■ Task details
Which lines of the records contain the word "Cargo"? Copy each one.
*** Records for this task ***
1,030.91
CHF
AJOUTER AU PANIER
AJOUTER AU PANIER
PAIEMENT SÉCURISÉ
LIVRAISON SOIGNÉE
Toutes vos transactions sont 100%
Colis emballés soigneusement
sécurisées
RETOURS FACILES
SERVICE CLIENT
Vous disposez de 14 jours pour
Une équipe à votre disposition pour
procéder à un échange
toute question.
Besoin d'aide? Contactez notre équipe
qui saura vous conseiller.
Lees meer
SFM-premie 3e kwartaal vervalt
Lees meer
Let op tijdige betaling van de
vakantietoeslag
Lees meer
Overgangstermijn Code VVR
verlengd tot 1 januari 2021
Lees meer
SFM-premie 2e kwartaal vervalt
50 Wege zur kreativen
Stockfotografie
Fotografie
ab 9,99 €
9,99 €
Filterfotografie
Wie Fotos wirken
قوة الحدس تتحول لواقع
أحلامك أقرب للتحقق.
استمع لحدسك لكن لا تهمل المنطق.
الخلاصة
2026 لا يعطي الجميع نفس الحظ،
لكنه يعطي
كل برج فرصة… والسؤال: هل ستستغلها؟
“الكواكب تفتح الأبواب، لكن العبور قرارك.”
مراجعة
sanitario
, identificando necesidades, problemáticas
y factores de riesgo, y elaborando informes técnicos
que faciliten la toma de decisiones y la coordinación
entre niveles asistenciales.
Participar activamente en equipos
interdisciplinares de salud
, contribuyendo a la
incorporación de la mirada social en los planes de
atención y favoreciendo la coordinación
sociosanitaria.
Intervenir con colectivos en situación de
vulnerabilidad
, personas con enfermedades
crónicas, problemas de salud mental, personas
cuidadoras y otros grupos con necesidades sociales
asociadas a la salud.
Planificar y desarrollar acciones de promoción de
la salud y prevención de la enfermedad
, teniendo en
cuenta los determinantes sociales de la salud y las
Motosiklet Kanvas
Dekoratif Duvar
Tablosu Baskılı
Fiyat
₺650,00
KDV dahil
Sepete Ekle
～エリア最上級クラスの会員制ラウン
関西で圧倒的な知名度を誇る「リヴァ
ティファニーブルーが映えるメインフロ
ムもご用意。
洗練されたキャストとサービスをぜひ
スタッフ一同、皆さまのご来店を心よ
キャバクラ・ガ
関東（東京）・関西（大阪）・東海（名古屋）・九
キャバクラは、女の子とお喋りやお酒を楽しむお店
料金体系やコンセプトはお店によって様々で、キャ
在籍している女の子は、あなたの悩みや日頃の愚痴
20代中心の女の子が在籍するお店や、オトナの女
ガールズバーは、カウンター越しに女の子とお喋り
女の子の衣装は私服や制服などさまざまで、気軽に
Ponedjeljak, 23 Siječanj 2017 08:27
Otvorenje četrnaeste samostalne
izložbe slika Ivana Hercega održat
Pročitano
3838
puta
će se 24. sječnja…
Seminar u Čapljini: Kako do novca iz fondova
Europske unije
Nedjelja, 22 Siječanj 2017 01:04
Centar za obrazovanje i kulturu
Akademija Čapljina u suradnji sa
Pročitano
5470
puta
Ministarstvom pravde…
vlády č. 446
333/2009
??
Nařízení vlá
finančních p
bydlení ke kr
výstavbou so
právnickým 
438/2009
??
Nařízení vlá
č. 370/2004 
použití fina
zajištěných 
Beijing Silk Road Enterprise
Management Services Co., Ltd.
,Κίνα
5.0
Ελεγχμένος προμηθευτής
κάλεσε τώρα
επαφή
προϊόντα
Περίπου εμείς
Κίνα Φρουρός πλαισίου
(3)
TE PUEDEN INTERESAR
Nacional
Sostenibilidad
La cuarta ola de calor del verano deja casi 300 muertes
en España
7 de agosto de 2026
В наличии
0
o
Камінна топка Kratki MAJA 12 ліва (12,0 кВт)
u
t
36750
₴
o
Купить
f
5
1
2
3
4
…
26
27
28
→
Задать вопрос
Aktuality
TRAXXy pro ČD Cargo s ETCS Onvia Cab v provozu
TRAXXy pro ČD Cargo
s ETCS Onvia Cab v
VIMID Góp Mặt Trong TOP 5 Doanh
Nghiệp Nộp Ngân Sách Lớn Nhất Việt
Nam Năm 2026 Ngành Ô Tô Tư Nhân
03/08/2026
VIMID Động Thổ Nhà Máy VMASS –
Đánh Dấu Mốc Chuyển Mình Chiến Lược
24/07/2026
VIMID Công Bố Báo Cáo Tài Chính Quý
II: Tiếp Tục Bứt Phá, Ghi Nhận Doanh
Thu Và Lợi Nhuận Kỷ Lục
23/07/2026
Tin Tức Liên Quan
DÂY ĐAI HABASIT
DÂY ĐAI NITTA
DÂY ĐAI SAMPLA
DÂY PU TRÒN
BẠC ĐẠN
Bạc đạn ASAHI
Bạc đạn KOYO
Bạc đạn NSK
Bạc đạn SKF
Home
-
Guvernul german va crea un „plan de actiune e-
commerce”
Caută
*** End of Records for this task ***
■ Solved exercise
TRAXXy pro ČD Cargo s ETCS Onvia Cab v provozu
TRAXXy pro ČD Cargo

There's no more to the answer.